Para evaluar la importancia económica de estas modificaciones es necesario observar el tamaño de cada figura tributaria dentro de la recaudación. Las cifras más recientes consolidadas de un año completo corresponden a 2025.
| Impuesto | Recaudación 2025 (RD$ millones) | Participación aproximada dentro de la DGII |
|---|---|---|
| ITBIS | 216,389.4 | 23.7 % |
| ISR empresas | 200,077.5 | 21.9 % |
| ISR personas físicas | 133,750.1 | 14.6 % |
| Impuestos selectivos | 143,243.7 | 15.7 % |
| Impuestos sobre la propiedad | 61,919.9 | 6.8 % |
| IPI personas físicas | 6,032.1 | 0.7 % |
| Impuesto sobre cheques y transferencias | 20,009.7 | 2.2 % |
| Primera placa | 22,685.2 | 2.5 % |
| Hidrocarburos ad valorem | 32,808.6 | 3.6 % |
| Hidrocarburos específico | 53,534.0 | 5.9 % |
| Total recaudado por DGII | 913,775.1 | 100 % |
Fuente: DGII, Análisis de Recaudación, Informe Preliminar diciembre 2025. Cifras preliminares sujetas a rectificación.
Estas cifras muestran por qué cualquier modificación del ITBIS tiene una incidencia potencialmente mucho mayor sobre los ingresos públicos que un cambio en el IPI. En 2025, el ITBIS generó RD$216,389.4 millones, mientras el IPI de personas físicas produjo RD$6,032.1 millones. La diferencia es significativa y revela la distinta capacidad recaudatoria de ambos instrumentos.

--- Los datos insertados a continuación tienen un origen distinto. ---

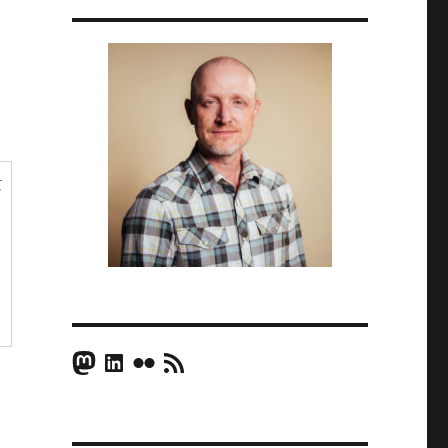
t
Mastodon
LinkedIn
Flickr
RSS Feed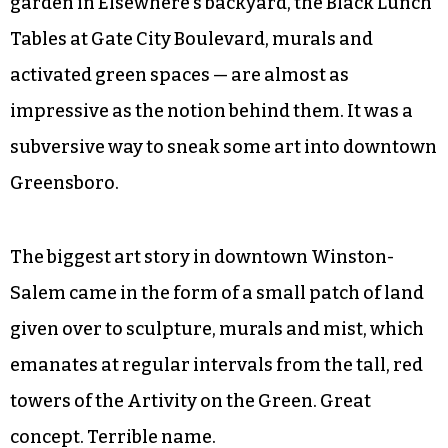
garden in Elsewhere’s backyard, the Black Lunch
Tables at Gate City Boulevard, murals and
activated green spaces — are almost as
impressive as the notion behind them. It was a
subversive way to sneak some art into downtown
Greensboro.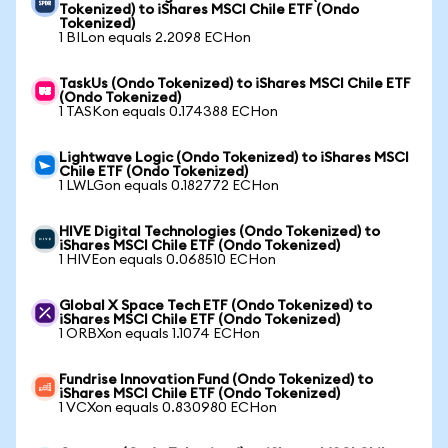
Tokenized) to iShares MSCI Chile ETF (Ondo
Tokenized)
1 BILon equals 2.2098 ECHon
TaskUs (Ondo Tokenized) to iShares MSCI Chile ETF
(Ondo Tokenized)
1 TASKon equals 0.174388 ECHon
Lightwave Logic (Ondo Tokenized) to iShares MSCI
Chile ETF (Ondo Tokenized)
1 LWLGon equals 0.182772 ECHon
HIVE Digital Technologies (Ondo Tokenized) to
iShares MSCI Chile ETF (Ondo Tokenized)
1 HIVEon equals 0.068510 ECHon
Global X Space Tech ETF (Ondo Tokenized) to
iShares MSCI Chile ETF (Ondo Tokenized)
1 ORBXon equals 1.1074 ECHon
Fundrise Innovation Fund (Ondo Tokenized) to
iShares MSCI Chile ETF (Ondo Tokenized)
1 VCXon equals 0.830980 ECHon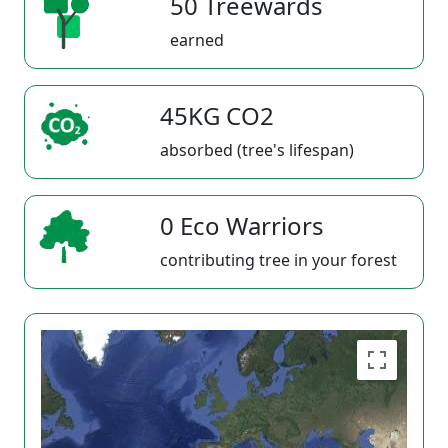
50 Treewards
earned
45KG CO2
absorbed (tree's lifespan)
0 Eco Warriors
contributing tree in your forest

Debe hacerse, sin embargo, una precisión metodológica: no es correcto atribuir a la Ley 30-26 toda la recaudación de estos impuestos ni presentar esos montos como ingresos adicionales generados por la nueva legislación. Se trata de la recaudación efectiva de cada figura en 2025, utilizada como referencia para medir su peso dentro del sistema. El efecto fiscal específico de cada modificación de la Ley 30-26 dependerá del comportamiento de los contribuyentes, las bases imponibles y la aplicación administrativa de la legislación.
El ISR y la capacidad contributiva
El Impuesto sobre la Renta de las Personas Físicas es, por naturaleza, uno de los instrumentos que mejor permite aplicar el principio de capacidad contributiva, porque relaciona la obligación tributaria con el nivel de ingreso.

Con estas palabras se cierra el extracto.